THE SPIRITS of the giants destroyed by the Flood were venerated by the Amorites who dominated the culture around ancient Israel. The Hebrew prophets and psalmists condemned the cult of the dead, but you have to know what you’re looking for to find those scriptures.
We find one of them in Proverbs 21:
The man that wandereth out of the way of wisdom shall abide in the congregation of the dead. (KJV) One who wanders from the way of good sense will rest in the assembly of the dead. (ESV)
The word translated “dead” is Rephaim. These were not spirits of the human dead, but those of the monstrous Nephilim who died in the Flood. Further, it was believed by the pagan Amorites (and later by the Greeks and Romans) that the spirits of those hybrids—demigods like Perseus and Heracles—would intercede for the living as long as you offered them sacrifices and worship.
This is confirmed by religious texts from the Amorite kingdom of Ugarit, where the last king of that city-state, Ammurapi III (a name that means “my fathers are Rephaim”), was inaugurated with a necromantic ritual that summoned the Rephaim, calling some of them by name, and the “council of Ditanu”—a name from which the Greeks got the name of their old gods, the Titans.

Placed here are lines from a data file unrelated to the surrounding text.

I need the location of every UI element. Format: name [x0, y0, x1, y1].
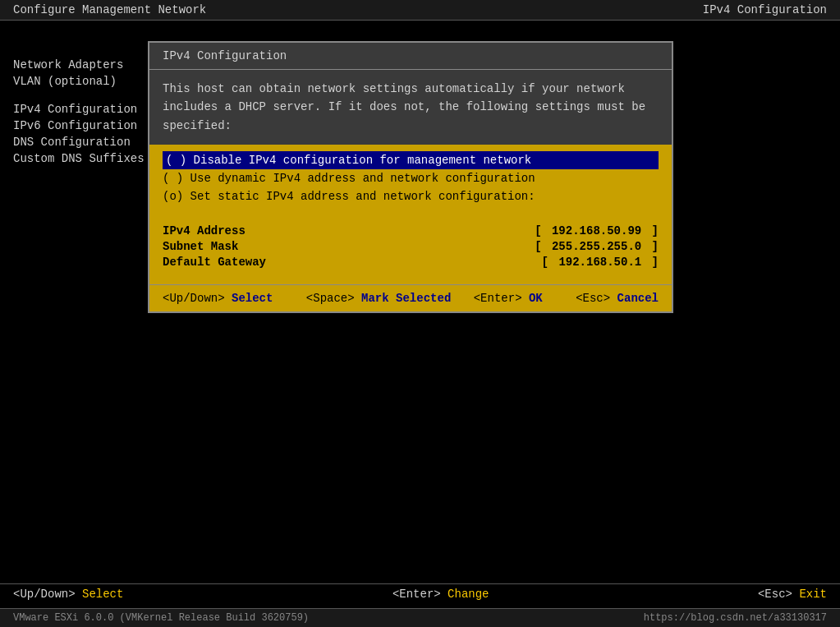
- field-ipv4-address: IPv4 Address [ 192.168.50.99 ]: [163, 224, 659, 237]
- dialog-options: ( ) Disable IPv4 configuration for manag…: [149, 145, 672, 212]
- enter-hint: <Enter> OK: [474, 292, 543, 305]
- esc-hint: <Esc> Cancel: [576, 292, 659, 305]
- space-hint: <Space> Mark Selected: [306, 292, 451, 305]
- dialog-footer: <Up/Down> Select <Space> Mark Selected <…: [149, 284, 672, 311]
- dialog-title: IPv4 Configuration: [149, 43, 672, 70]
- vmware-bar: VMware ESXi 6.0.0 (VMKernel Release Buil…: [0, 608, 840, 627]
- bottom-bar: <Up/Down> Select <Enter> Change <Esc> Ex…: [0, 583, 840, 604]
- header-left-title: Configure Management Network: [13, 3, 206, 16]
- bottom-center-hint: <Enter> Change: [392, 588, 489, 601]
- field-default-gateway: Default Gateway [ 192.168.50.1 ]: [163, 256, 659, 269]
- header-bar: Configure Management Network IPv4 Config…: [0, 0, 840, 21]
- up-down-hint: <Up/Down> Select: [163, 292, 273, 305]
- field-subnet-mask: Subnet Mask [ 255.255.255.0 ]: [163, 240, 659, 253]
- option-use-dynamic[interactable]: ( ) Use dynamic IPv4 address and network…: [163, 169, 659, 187]
- bottom-right-hint: <Esc> Exit: [758, 588, 827, 601]
- option-disable-ipv4[interactable]: ( ) Disable IPv4 configuration for manag…: [163, 151, 659, 169]
- vmware-url: https://blog.csdn.net/a33130317: [644, 612, 827, 624]
- option-set-static[interactable]: (o) Set static IPv4 address and network …: [163, 187, 659, 205]
- dialog-fields: IPv4 Address [ 192.168.50.99 ] Subnet Ma…: [149, 212, 672, 284]
- vmware-version: VMware ESXi 6.0.0 (VMKernel Release Buil…: [13, 612, 309, 624]
- header-right-title: IPv4 Configuration: [703, 3, 827, 16]
- bottom-left-hint: <Up/Down> Select: [13, 588, 123, 601]
- dialog-description: This host can obtain network settings au…: [149, 70, 672, 145]
- ipv4-config-dialog: IPv4 Configuration This host can obtain …: [148, 41, 673, 313]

In short, the Ditanu/Titans and the Rephaim/demigod heroes of the Amorites and Greeks were the sons of God and the Nephilim from Genesis 6:1–4, and Proverbs 21:6 is a warning that wanting to join the assembly of the Rephaim after death, like the Amorites, is stupid.
That echoes the additional calls for wisdom in Proverbs 21, which we’ve seen throughout the Proverbs to this point. This week, however, Proverbs 21:30 reminds us that despite the critical importance of wisdom, no human understanding can prevail against the Lord.